# EXERCISE INSTRUCTIONS
Below this line are records; write out exactly the lines from the one containing "Konstruktive Kritik unter" through the one containing "cuando te cargué", with the pictures left out.

# RECORDS FOR THE TASK
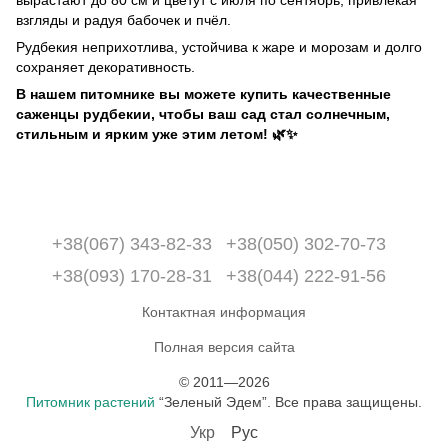
вырастают до 80 см и цветут с июля по сентябрь, привлекая
взгляды и радуя бабочек и пчёл.
Рудбекия неприхотлива, устойчива к жаре и морозам и долго
сохраняет декоративность.
В нашем питомнике вы можете купить качественные
саженцы рудбекии, чтобы ваш сад стал солнечным,
стильным и ярким уже этим летом! 🌿✨
+38(067) 343-82-33
+38(050) 302-70-73
+38(093) 170-28-31
+38(044) 222-91-56
Контактная информация
Полная версия сайта
© 2011—2026
Питомник растений
“Зеленый Эдем”. Все права защищены.
Укр
Рус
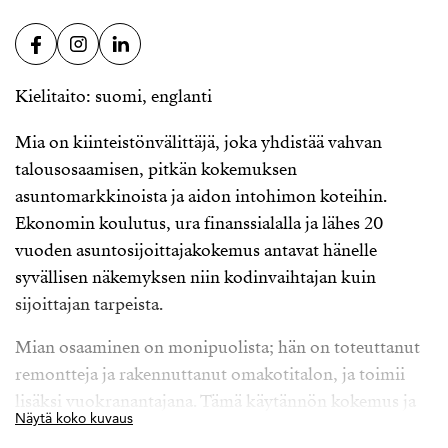
Kielitaito: suomi, englanti
Mia on kiinteistönvälittäjä, joka yhdistää vahvan
talousosaamisen, pitkän kokemuksen
asuntomarkkinoista ja aidon intohimon koteihin.
Ekonomin koulutus, ura finanssialalla ja lähes 20
vuoden asuntosijoittajakokemus antavat hänelle
syvällisen näkemyksen niin kodinvaihtajan kuin
sijoittajan tarpeista.
Mian osaaminen on monipuolista; hän on toteuttanut
remontteja ja rakennuttanut omakotitalon, ja toimii
lisäksi vuokranantajana. Tämä käytännön kokemus ja
Näytä koko kuvaus
vahva koulutustausta tekevät hänestä asiantuntijan,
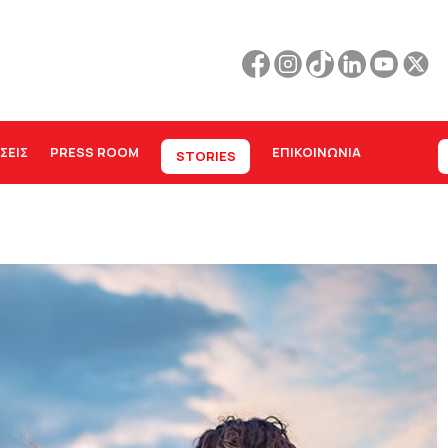
ΣΕΙΣ
PRESS ROOM
ΕΠΙΚΟΙΝΩΝΊΑ
STORIES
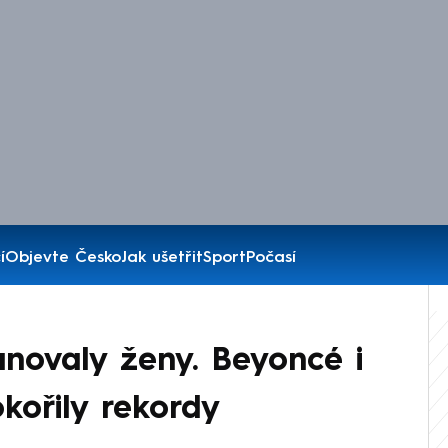
í
Objevte Česko
Jak ušetřit
Sport
Počasí
ovaly ženy. Beyoncé i
kořily rekordy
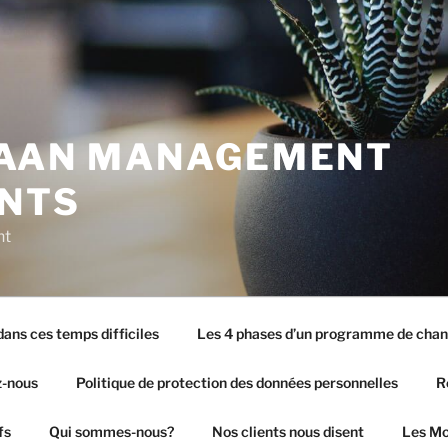
LAAN MANAGEMENT
NTS
nt
ans ces temps difficiles
Les 4 phases d’un programme de cha
-nous
Politique de protection des données personnelles
R
fs
Qui sommes-nous?
Nos clients nous disent
Les Mo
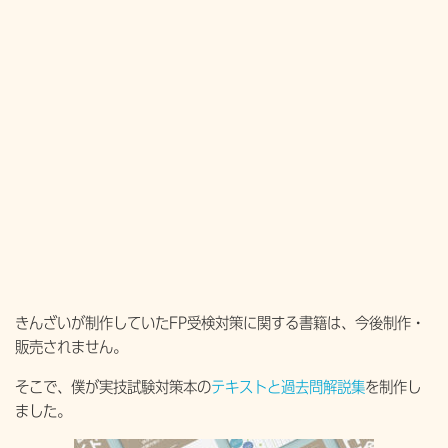
きんざいが制作していたFP受検対策に関する書籍は、今後制作・
販売されません。
そこで、僕が実技試験対策本の
テキストと過去問解説集
を制作し
ました。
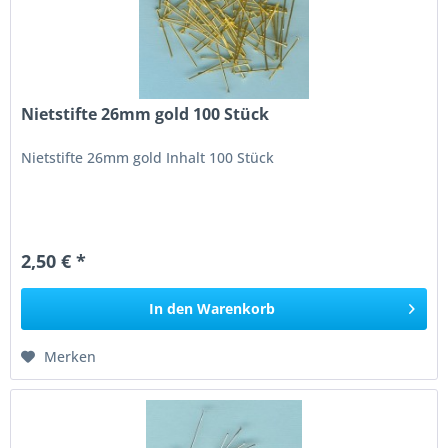
Nietstifte 26mm gold 100 Stück
Nietstifte 26mm gold Inhalt 100 Stück
2,50 € *
In den
Warenkorb
Merken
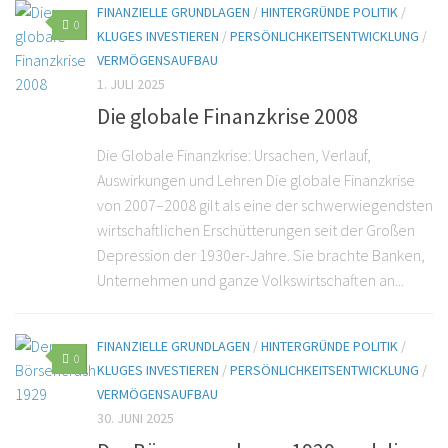
FINANZIELLE GRUNDLAGEN
/
HINTERGRÜNDE POLITIK
/
0
KLUGES INVESTIEREN
/
PERSÖNLICHKEITSENTWICKLUNG
/
VERMÖGENSAUFBAU
1. JULI 2025
Die globale Finanzkrise 2008
Die Globale Finanzkrise: Ursachen, Verlauf,
Auswirkungen und Lehren Die globale Finanzkrise
von 2007–2008 gilt als eine der schwerwiegendsten
wirtschaftlichen Erschütterungen seit der Großen
Depression der 1930er-Jahre. Sie brachte Banken,
Unternehmen und ganze Volkswirtschaften an...
FINANZIELLE GRUNDLAGEN
/
HINTERGRÜNDE POLITIK
/
0
KLUGES INVESTIEREN
/
PERSÖNLICHKEITSENTWICKLUNG
/
VERMÖGENSAUFBAU
30. JUNI 2025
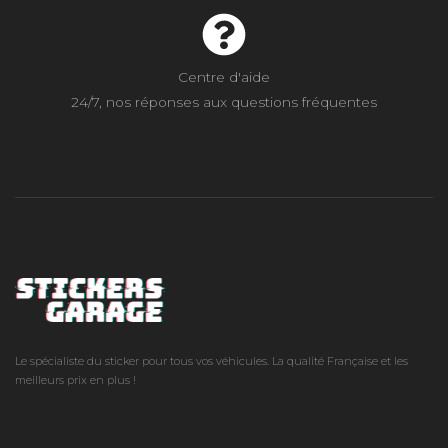
Centre d'aide
24/7, nos réponses aux questions fréquentes
Le spécialiste du sticker pour tous vos véhicules. La qualité Française et les
meilleurs prix en plus !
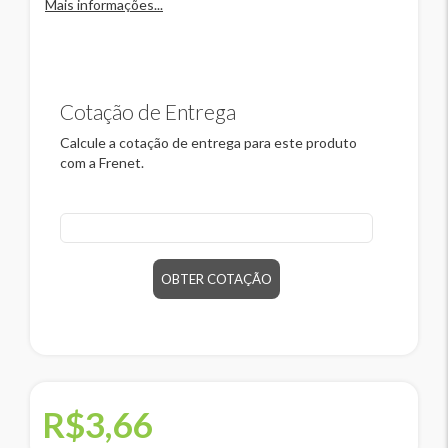
Mais informações...
Cotação de Entrega
Calcule a cotação de entrega para este produto
com a Frenet.
CEP
OBTER COTAÇÃO
R$3,66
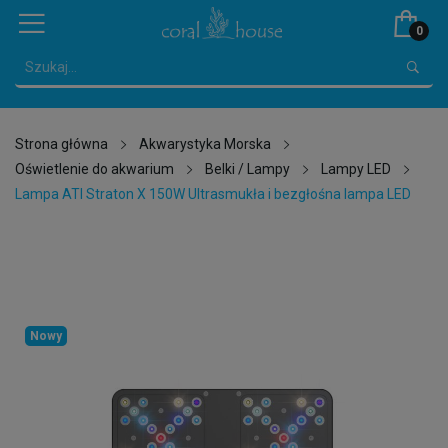
0
Strona główna
Akwarystyka Morska
Oświetlenie do akwarium
Belki / Lampy
Lampy LED
Lampa ATI Straton X 150W Ultrasmukła i bezgłośna lampa LED
Nowy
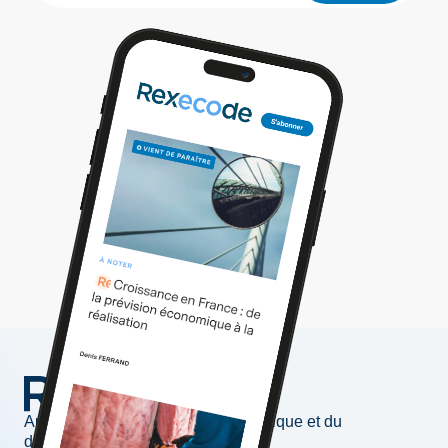
Au service de l'information économique et du
développement des entreprises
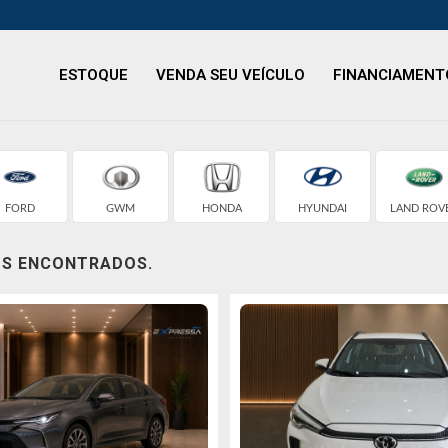
ESTOQUE
VENDA SEU VEÍCULO
FINANCIAMENT
FORD
GWM
HONDA
HYUNDAI
LAND ROV
OS ENCONTRADOS.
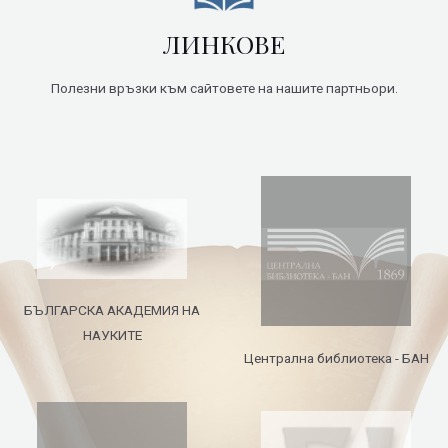
ЛИНКОВЕ
Полезни връзки към сайтовете на нашите партньори.
БЪЛГАРСКА АКАДЕМИЯ НА
НАУКИТЕ
Централна библиотека - БАН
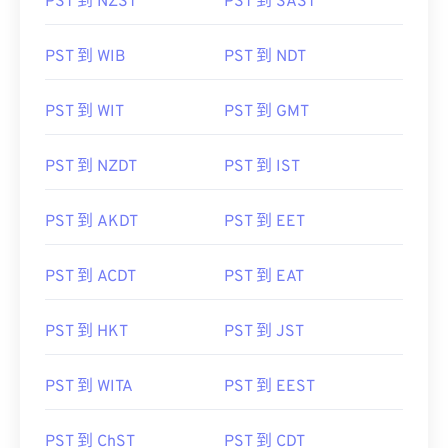
PST 到 NZST
PST 到 SAST
PST 到 WIB
PST 到 NDT
PST 到 WIT
PST 到 GMT
PST 到 NZDT
PST 到 IST
PST 到 AKDT
PST 到 EET
PST 到 ACDT
PST 到 EAT
PST 到 HKT
PST 到 JST
PST 到 WITA
PST 到 EEST
PST 到 ChST
PST 到 CDT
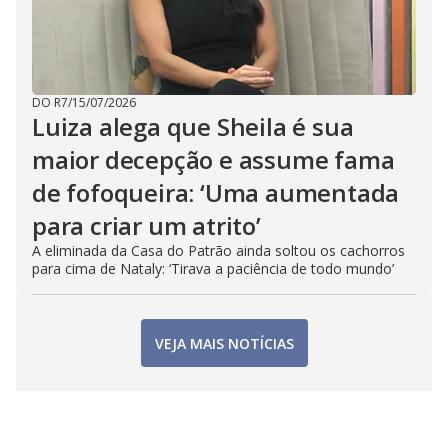
DO R7
/
15/07/2026
Luiza alega que Sheila é sua
maior decepção e assume fama
de fofoqueira: ‘Uma aumentada
para criar um atrito’
A eliminada da Casa do Patrão ainda soltou os cachorros
para cima de Nataly: ‘Tirava a paciência de todo mundo’
VEJA MAIS NOTÍCIAS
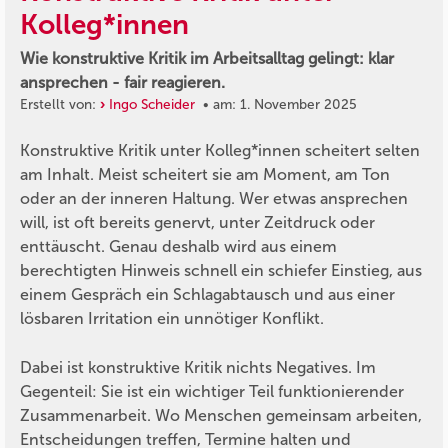
Kolleg*innen
Wie konstruktive Kritik im Arbeitsalltag gelingt: klar
ansprechen - fair reagieren.
Erstellt von:
Ingo Scheider
• am: 1. November 2025
Konstruktive Kritik unter Kolleg*innen scheitert selten
am Inhalt. Meist scheitert sie am Moment, am Ton
oder an der inneren Haltung. Wer etwas ansprechen
will, ist oft bereits genervt, unter Zeitdruck oder
enttäuscht. Genau deshalb wird aus einem
berechtigten Hinweis schnell ein schiefer Einstieg, aus
einem Gespräch ein Schlagabtausch und aus einer
lösbaren Irritation ein unnötiger Konflikt.
Dabei ist konstruktive Kritik nichts Negatives. Im
Gegenteil: Sie ist ein wichtiger Teil funktionierender
Zusammenarbeit. Wo Menschen gemeinsam arbeiten,
Entscheidungen treffen, Termine halten und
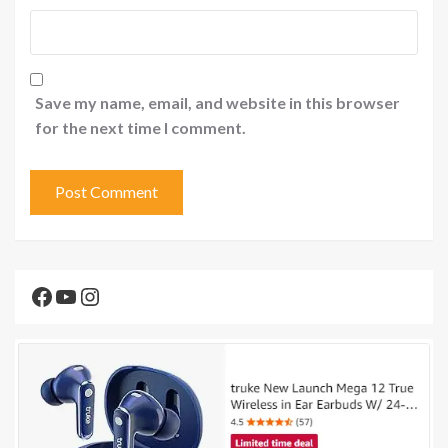
Save my name, email, and website in this browser
for the next time I comment.
Facebook
YouTube
Instagram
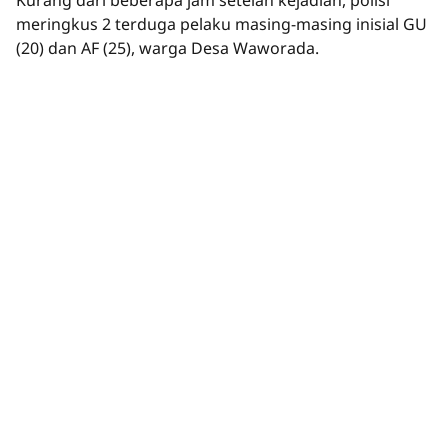
meringkus 2 terduga pelaku masing-masing inisial GU
(20) dan AF (25), warga Desa Waworada.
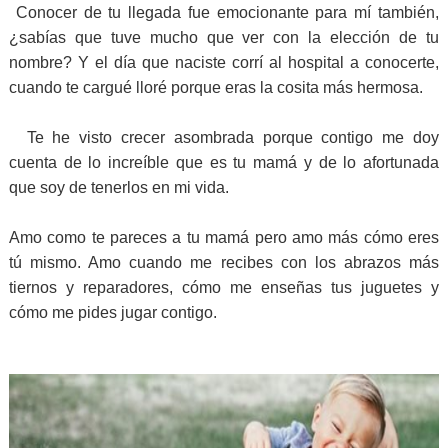
Conocer de tu llegada fue emocionante para mí también,
¿sabías que tuve mucho que ver con la elección de tu
nombre? Y el día que naciste corrí al hospital a conocerte,
cuando te cargué lloré porque eras la cosita más hermosa.
Te he visto crecer asombrada porque contigo me doy
cuenta de lo increíble que es tu mamá y de lo afortunada
que soy de tenerlos en mi vida.
Amo como te pareces a tu mamá pero amo más cómo eres
tú mismo. Amo cuando me recibes con los abrazos más
tiernos y reparadores, cómo me enseñas tus juguetes y
cómo me pides jugar contigo.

# COMPLETED EXERCISE
Konstruktive Kritik unter Kolleg*innen scheitert selten
am Inhalt. Meist scheitert sie am Moment, am Ton
oder an der inneren Haltung. Wer etwas ansprechen
will, ist oft bereits genervt, unter Zeitdruck oder
enttäuscht. Genau deshalb wird aus einem
berechtigten Hinweis schnell ein schiefer Einstieg, aus
einem Gespräch ein Schlagabtausch und aus einer
lösbaren Irritation ein unnötiger Konflikt.
Dabei ist konstruktive Kritik nichts Negatives. Im
Gegenteil: Sie ist ein wichtiger Teil funktionierender
Zusammenarbeit. Wo Menschen gemeinsam arbeiten,
Entscheidungen treffen, Termine halten und
Save my name, email, and website in this browser
for the next time I comment.
Facebook
YouTube
Instagram
meringkus 2 terduga pelaku masing-masing inisial GU
(20) dan AF (25), warga Desa Waworada.
Conocer de tu llegada fue emocionante para mí también,
¿sabías que tuve mucho que ver con la elección de tu
nombre? Y el día que naciste corrí al hospital a conocerte,
cuando te cargué lloré porque eras la cosita más hermosa.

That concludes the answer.